> [THE PROBLEM]:
For each record here, output an exact copy.

++++++++

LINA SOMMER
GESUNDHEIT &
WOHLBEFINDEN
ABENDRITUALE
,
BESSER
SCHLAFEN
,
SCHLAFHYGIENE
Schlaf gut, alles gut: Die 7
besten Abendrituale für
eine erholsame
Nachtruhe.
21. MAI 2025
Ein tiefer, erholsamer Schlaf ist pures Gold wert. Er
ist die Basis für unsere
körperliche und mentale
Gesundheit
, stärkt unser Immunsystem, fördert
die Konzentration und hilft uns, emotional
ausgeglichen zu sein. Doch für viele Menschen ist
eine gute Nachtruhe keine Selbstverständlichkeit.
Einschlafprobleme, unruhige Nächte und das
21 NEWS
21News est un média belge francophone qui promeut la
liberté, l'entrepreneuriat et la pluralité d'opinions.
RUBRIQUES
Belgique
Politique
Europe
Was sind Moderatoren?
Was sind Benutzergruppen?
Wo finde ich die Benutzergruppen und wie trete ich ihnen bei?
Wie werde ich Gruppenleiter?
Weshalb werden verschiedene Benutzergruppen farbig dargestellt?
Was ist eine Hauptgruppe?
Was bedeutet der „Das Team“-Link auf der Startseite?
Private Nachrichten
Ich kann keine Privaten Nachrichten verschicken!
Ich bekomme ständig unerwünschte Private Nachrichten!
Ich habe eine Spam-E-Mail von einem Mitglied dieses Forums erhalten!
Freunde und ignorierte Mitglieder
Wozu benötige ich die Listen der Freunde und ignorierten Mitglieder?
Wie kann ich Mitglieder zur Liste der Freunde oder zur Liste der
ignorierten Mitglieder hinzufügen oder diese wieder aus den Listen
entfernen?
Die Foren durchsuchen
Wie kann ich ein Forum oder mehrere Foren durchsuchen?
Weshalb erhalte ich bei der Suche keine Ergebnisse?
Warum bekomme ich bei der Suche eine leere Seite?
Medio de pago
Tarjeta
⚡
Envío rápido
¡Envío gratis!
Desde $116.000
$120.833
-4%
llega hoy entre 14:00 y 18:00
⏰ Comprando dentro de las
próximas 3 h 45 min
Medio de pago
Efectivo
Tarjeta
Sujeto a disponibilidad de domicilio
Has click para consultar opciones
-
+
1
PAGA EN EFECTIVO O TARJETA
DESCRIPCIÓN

++++++++

> [OUTPUT]:
LINA SOMMER
GESUNDHEIT &
WOHLBEFINDEN
ABENDRITUALE
,
BESSER
SCHLAFEN
,
SCHLAFHYGIENE
Schlaf gut, alles gut: Die 7
besten Abendrituale für
eine erholsame
Nachtruhe.
21. MAI 2025
Ein tiefer, erholsamer Schlaf ist pures Gold wert. Er
ist die Basis für unsere
körperliche und mentale
Gesundheit
, stärkt unser Immunsystem, fördert
die Konzentration und hilft uns, emotional
ausgeglichen zu sein. Doch für viele Menschen ist
eine gute Nachtruhe keine Selbstverständlichkeit.
Einschlafprobleme, unruhige Nächte und das
21 NEWS
21News est un média belge francophone qui promeut la
liberté, l'entrepreneuriat et la pluralité d'opinions.
RUBRIQUES
Belgique
Politique
Europe
Was sind Moderatoren?
Was sind Benutzergruppen?
Wo finde ich die Benutzergruppen und wie trete ich ihnen bei?
Wie werde ich Gruppenleiter?
Weshalb werden verschiedene Benutzergruppen farbig dargestellt?
Was ist eine Hauptgruppe?
Was bedeutet der „Das Team“-Link auf der Startseite?
Private Nachrichten
Ich kann keine Privaten Nachrichten verschicken!
Ich bekomme ständig unerwünschte Private Nachrichten!
Ich habe eine Spam-E-Mail von einem Mitglied dieses Forums erhalten!
Freunde und ignorierte Mitglieder
Wozu benötige ich die Listen der Freunde und ignorierten Mitglieder?
Wie kann ich Mitglieder zur Liste der Freunde oder zur Liste der
ignorierten Mitglieder hinzufügen oder diese wieder aus den Listen
entfernen?
Die Foren durchsuchen
Wie kann ich ein Forum oder mehrere Foren durchsuchen?
Weshalb erhalte ich bei der Suche keine Ergebnisse?
Warum bekomme ich bei der Suche eine leere Seite?
Medio de pago
Tarjeta
⚡
Envío rápido
¡Envío gratis!
Desde $116.000
$120.833
-4%
llega hoy entre 14:00 y 18:00
⏰ Comprando dentro de las
próximas 3 h 45 min
Medio de pago
Efectivo
Tarjeta
Sujeto a disponibilidad de domicilio
Has click para consultar opciones
-
+
1
PAGA EN EFECTIVO O TARJETA
DESCRIPCIÓN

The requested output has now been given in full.